Sin darse vuelta destapó la sopera esperando que el aroma del famoso caldo de Florence terminara con este delirio y esa ventana se cerrara de una buena vez. Pero en su lugar escuchó un grito que casi le hace romper la delicada tapa de porcelana de su sopera preferida.  Marguerite corrió nuevamente hacia la ventana temiendo que la joven provinciana hubiera saltado la verja he intentado entrar por la fuerza al salón. Cuando llegó al lado de su amiga, vio que Jaqueline tenía la boca tapada con sus dos manos y los ojos desorbitados. Gabrielle seguía fuera de la propiedad y no había hecho nada indebido, simplemente sostenía con dos dedos una pequeña alita que salía de la espalda de un también pequeño angelito. El gordito alado se retorcía de manera poco agradable tratando de desprenderse de la mano de su dueña, en un intento desesperado por retornar a la canasta que seguía colgando de su brazo derecho.
-Les dije señoras mías, a mis chiquitos no les gusta la ciudad. Ahora que han visto a uno de ellos, ¿me permitirían entrar a su hogar?  
Sin poder dar crédito a sus ojos, Marguerite tiró de la cuerda de pasamanería y ordenó al criado que se presentó al instante, que hiciera pasar al salón a la jovencita que se encontraba en la entrada de la casa. Gabrielle estaba vestida sencillamente con una túnica gris oscura de lino barato, y una cofia blanca que le sujetaba los cabellos prolijamente recogidos a la manera greco romana. A pesar de su visible humildad irradiaba una paz, una bondad y una alegría que parecían brotar desde lo más profundo de su alma. Al ingresar al salón, la muchacha improvisó torpemente una reverencia medio tambaleante ante las dos damas, y bajó sus ojos en señal de respeto.
-Tranquila querida que aquí no estamos en palacio, -se adelantó Jaqueline y, tendiéndole la mano amigablemente, la llevó junto a la mesa donde todavía reposaba la sopera ya olvidada, para presentarle a Marguerite.
-Señora, le agradezco que me haya abierto las puertas de su casa. Muchos me creen una charlatana y me echan de sus jardines ni bien escuchan me pregón –dijo Gabrielle humildemente.
-Hija, no es para menos, ¿a quién se le ocurriría prestar angelitos y encima gritarlo a los cuatro vientos? –le contestó Marguerite mucho más relajada y curiosa ante tal novedad.

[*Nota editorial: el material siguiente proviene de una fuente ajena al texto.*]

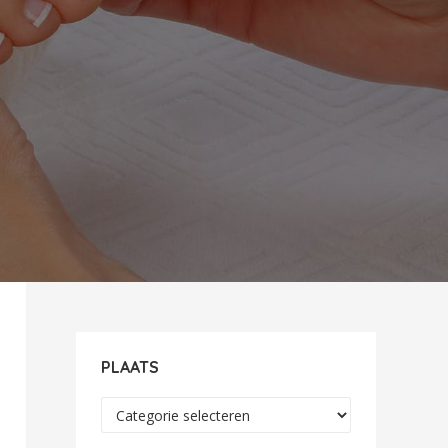
PLAATS
Plaats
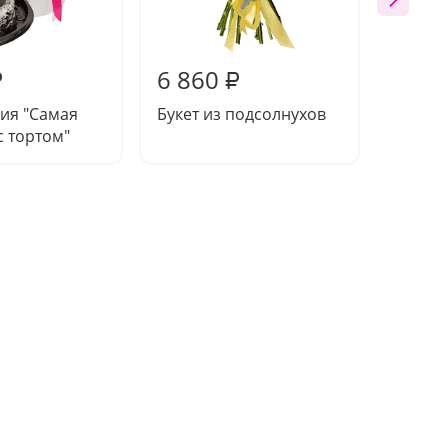
6 860
8 47
₽
₽
ия "Самая
Букет из подсолнухов
Букет 
 тортом"
момен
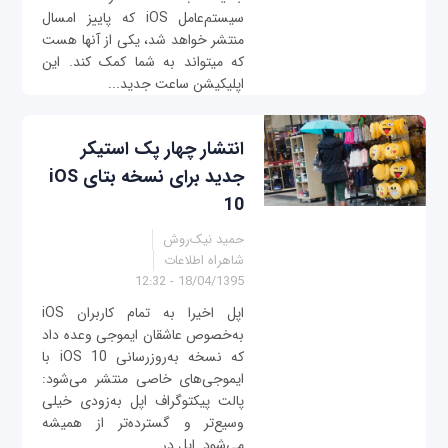
سیستم‌عامل iOS که پاییز امسال
منتشر خواهد شد، یکی از آنها هست
که می‎تواند به شما کمک کند. این
اپلیکیشن ساعت جدید...
انتشار چهار پک استیکر
جدید برای نسخه بتای iOS
10
حمید نیک‌روش
شاهراه اطلاعات
18/04/1395 - 12:32
اپل اخیرا به تمام کاربران iOS
به‌خصوص عاشقان ایموجی وعده داد
که نسخه به‌روزرسانی iOS 10 با
ایموجی‌های خاصی منتشر می‌شود:
پالت پیکتوگراف اپل به‌زودی خیلی
وسیع‌تر و گسترده‌تر از همیشه
می‌شود. اپل در...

-¡Ahora muéstranos a los pequeños! –inquirió Jaqueline aplaudiendo de gozo.
Gabrielle pidió que encendieran todas las velas del gran salón para que las arañas refulgieran con su brillo, y que se aseguraran de que todas las aberturas de la casa estuvieran perfectamente cerradas. Luego se acuclilló al pie de las dos damas y quitó el chal de seda que cubría su canasta, descubriendo a tres hermosos angelitos alados que retozaban en el interior de ella. Tal como lo había hecho en la calle, tomó suavemente a uno de ellos por su alita y lo colocó frente a los ojos de las atónitas amigas. Las mujeres estaban pasmadas de asombro, nunca habían visto algo semejante en sus vidas.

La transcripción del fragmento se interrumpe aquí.